The IOC member from Belgium revealed his support for the change in an interview with Philippe Vander Weyer, Olympics writer for the Belgian daily Le Soir.

"That would be a good thing. Do it now, when we know that there is a crisis to solve and thus to avoid a loser and one of the two cities to say 'I spent all that for nothing'," Beckers says, referring to the $50 million or so Olympic bid cities spend.

"Confirming holding the Games in two extraordinary and emblematic cities that are capable of organizing them in a professional way seems to me extraordinarily positive for the Olympic movement," Becker tells Vande Weyer.

Beckers has been president of the Olympic and Belgian Inter-Federal Committee since 2004 and a member of the IOC since 2012.

Beckers says the IOC should begin considering serious reforms to the bid process to put in place after it awards the Games for ‘24 and ‘28.

He says the difficulty Olympic bids have had in finding public support is partly the result of inadequate communication by the cities and the IOC.

"Public opinion reacts to the information it receives. If people are told that the country and city want to organize the Games and it will cost $25 billion for two weeks of competition, it is obvious that people will be asking questions," says Beckers.

"This is a false perception. The organization of the Games is a budget of $3 billion to $3.5 billion which is totally under control for each organizing city. Besides that, there is a budget specifically linked to sports infrastructures for which the IOC encourages existing or demountable installations. It is a message that needs to be strengthened," says Beckers.

And he says the billions more that cities spend on infrastructure improvements ahead of an Olympics must be part of a long-term plan for the city, not tied to the Games. He says that spending "is totally manipulated by those who oppose the Olympics".

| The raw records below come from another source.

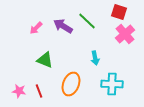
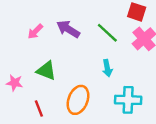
green line: (87, 21) -> (107, 33), moved
pink star: (19, 91) -> (14, 83), moved

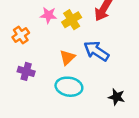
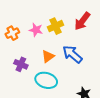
pink star: (48, 15) -> (36, 30), moved
purple cross: (26, 71) -> (21, 64), moved

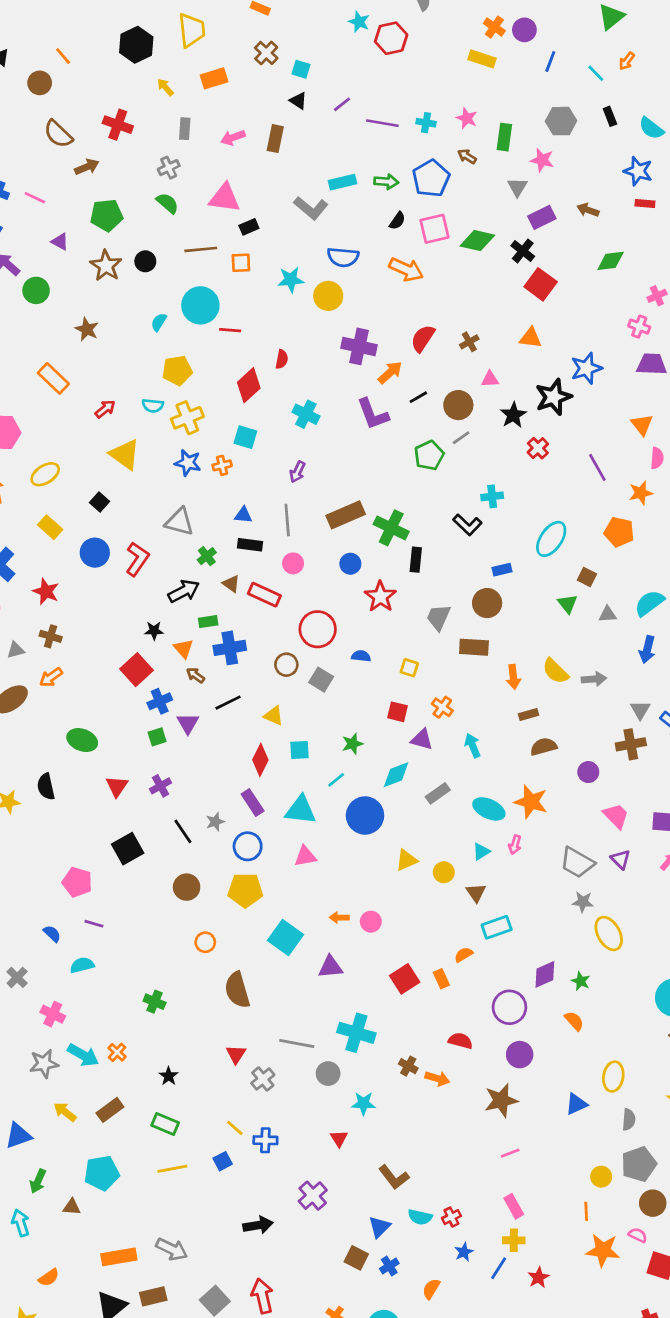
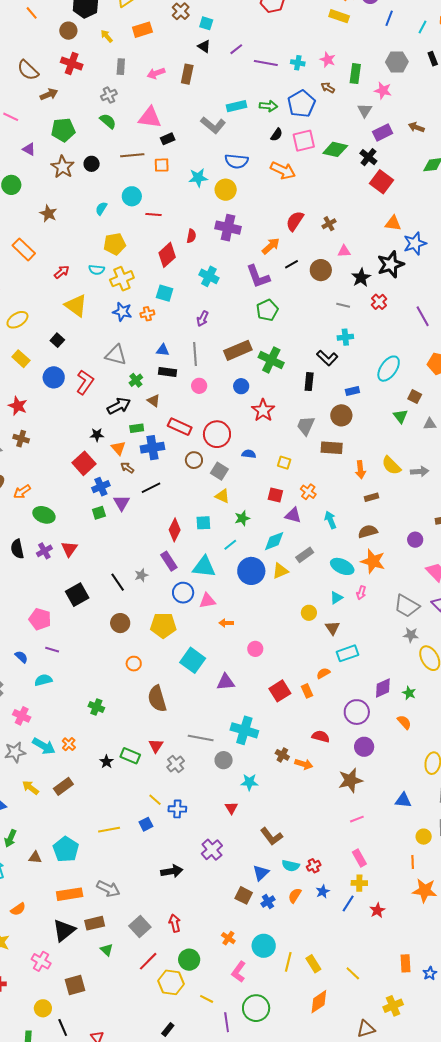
cyan line: (596, 73) -> (423, 27), turned 72
brown circle: (40, 83) -> (68, 31), moved
cyan circle: (200, 305) -> (132, 196), size x0.7
orange triangle: (531, 338) -> (393, 223), moved
purple cross: (359, 346) -> (228, 228), moved
gray line: (461, 438) -> (343, 305), moved, turned 48
green pentagon: (429, 455) -> (267, 310), moved
black rectangle: (416, 560) -> (309, 382), moved
red rectangle: (264, 595) -> (180, 427), moved
orange arrow: (51, 677) -> (22, 492), moved
yellow triangle: (274, 716) -> (222, 496), moved
brown semicircle: (544, 747) -> (368, 531), moved
purple cross: (161, 786) -> (44, 551), moved
blue circle: (248, 846) -> (183, 593), moved
yellow triangle: (406, 860) -> (280, 571), moved
orange arrow: (339, 918) -> (226, 623), moved
blue triangle: (576, 1104) -> (403, 800), moved, turned 30
green rectangle: (165, 1124) -> (130, 756), moved
cyan pentagon: (102, 1173) -> (66, 849), moved, turned -30
orange semicircle: (431, 1289) -> (295, 896), moved
red arrow: (262, 1296) -> (175, 923), size x0.7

Referendums have led to the collapse of a number of bids in recent years but Beckers says better information for the voters is needed as well as firm backing by government leaders.

"There are many recent examples that show that a systematic referendum is often a way for politicians to shirk their responsibilities. The Games are issues that go beyond the next few years and are of great technicality and complexity. If you think, at some point, that they can deeply transform a city and that the city needs it, you have to take responsibility," he says.

"Better coaching and more clarity on the part of the IOC to avoid "white elephants" and the unnecessary things that hurt the image of the Olympic movement and the financial health of the city. It is better to estimate costs initially by involving the best experts from a country," Beckers suggests.

A former chairman of the Belgian grocery conglomerate Delhaize, Beckers is one of the IOC’s most experienced members from the business sector. He holds a seat on the IOC Ethics Commission and is chair of the IOC Audit Commission.

Beckers ranked #24 in the Around the Rings Golden 25 of the most influential figures for the Olympics in 2017.